Mixed In Key is a digital music software tool (for PC and Mac) that identifies tracks that work well together. It does this by analyzing your tracks to work out what musical key they are in (via their melody and harmonic attributes). This can be uber useful for ensuring that songs you want to mix together are harmonically compatible and not just beat matched. As well as being useful as a DJ tool, Mixed In Key also has applications in other areas such as crossfading songs in iTunes or music production where samples for instance need to be harmonically compatible.
But, is Mixed In Key really that good? And is it essential to have in your digital music toolbox?
For a more in-depth look, read our full review of Mixed In Key.
- Accurate results detailing information on key, tempo, and energy level.
- Great time-saver for harmonic DJ mixing work.
- Wide application in audio production where harmonic compatibility is a crucial element.
- Needs an Internet connection to analyze songs.
- Upgrade cost from previous versions is quite steep.
Getting Started With Mixed In Key
Interface: Once installed on your PC or Mac, Mixed In Key displays a simple but effective user interface. It is incredibly easy to learn and didn't take us long to be comfortable with the program's features. The graphical user interface (GUI) is clear and intuitive with the main menu being within easy reach at the top of the screen.
Analyzing Tracks: Before you can use Mixed In Key, you need to tell the program where to find your digital music files. You can add single files or complete folders to analyze. This works well and the file analysis rate is very quick. However, one downside to the program is that to analyze all your tracks you'll need to have an Internet connection. According to the maker's of Mixed In Key this is necessary because the program needs to use, "very expensive technology that is not available in offline mode." The problem is, if you travel around quite a lot and need to analyze new tracks on the move without an Internet connection, then the program's lack of offline processing could dissuade you from purchasing it.
Features for Harmonic Mixing
Viewing the Results: To create great mixes, mashups, and music (using loops etc.), you probably already know that just relying on beat matching alone isn't enough. To help you choose files in your library that can be used together without horrible sounding key clashes, Mixed In Key's Browse Collection menu gives you essential information. This screen details audio attributes such as the key, tempo (BPM), and even energy level of each analyzed track. This last attribute is a measure of how 'danceable' a track is. According to the developer's of Mixed In Key, this scale ranges from 1 to 10, and gives you a predictable idea of how an audience or crowd will react to it on the dance floor.
Overall, we were impressed with the accuracy of Mixed In Key in detecting the correct music key on a range of tracks.
Key Notation Wheel: rather than having to know music theory and match your digital music files by ear, Mixed In Key comes with a handy notation wheel.
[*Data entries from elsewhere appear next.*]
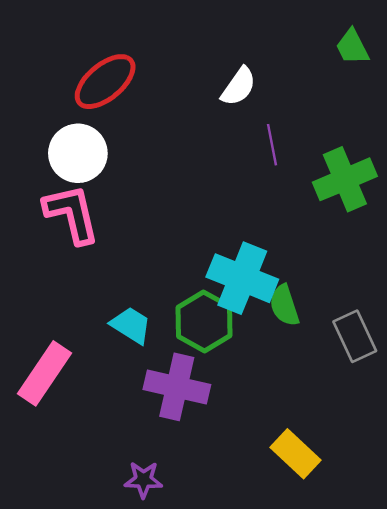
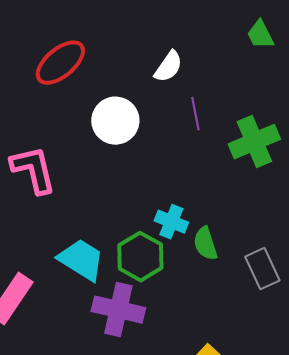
white circle: (78, 153) -> (115, 121), moved
cyan cross: (242, 278) -> (171, 222), size x0.6
cyan trapezoid: (131, 325) -> (81, 260), size x1.4

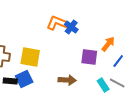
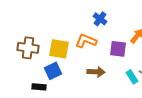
orange L-shape: (57, 23) -> (86, 41), moved
black rectangle: (10, 81) -> (39, 87), moved

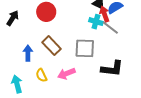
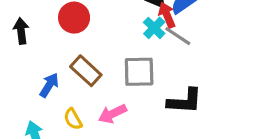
black arrow: (13, 18) -> (21, 31), turned -35
cyan cross: (96, 22) -> (154, 28), turned 32
blue arrow: (28, 53) -> (49, 85), turned 35

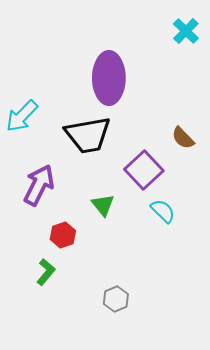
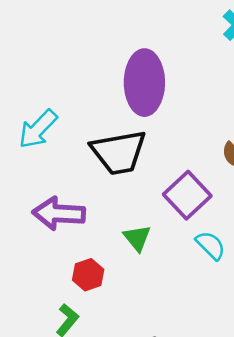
purple arrow: (39, 185) -> (59, 213), turned -114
By default the program uses the Camelot Wheel to help you work out tracks that harmonize well. However, you can change this 'circle of fifths' type chart via the Personalize menu to either Sharps or Flats. The great thing about Mixed In Key is that using this system you don't have to be knowledgeable on harmonic mixing even if you're already a professional DJ or musician.
Using Key TagsIn order to use Mixed In Key with your favorite DJ software, you'll need to configure the program to write special key tag metadata to each file. This music key information can then be displayed in your DJ software program for harmonic mixing. Currently Mixed In Key gives you instructions via the Personalize menu on how to correctly configure tagging for use with: Ableton Live, iTunes, Pioneer Rekordbox, Serato, and Traktor. Even if you just want to use crossfading in iTunes (or other software media players), Mixed In Key makes it easy to see which songs in your library work well together. We tried it with iTunes and found that transitions had that professional edge and didn't suffer from key clashes.
ConclusionRegardless of whether you're a professional DJ / musician, or just starting out in the world of digital music production, there's no doubt that Mixed In Key is an essential tool for harmonic mixing. Traditionally, you would have had to use a keen ear (and piano) to key-match tracks, but with Mixed In Key's features this process is far easier and quicker. One thing that might stop you from purchasing Mixed In Key is that an Internet connection is a must for analyzing tracks. If you've got a mobile studio and travel around a lot without Web access, then you might want to look elsewhere. If you already have a previous version and want to upgrade, then the cost of upgrading is quite steep too.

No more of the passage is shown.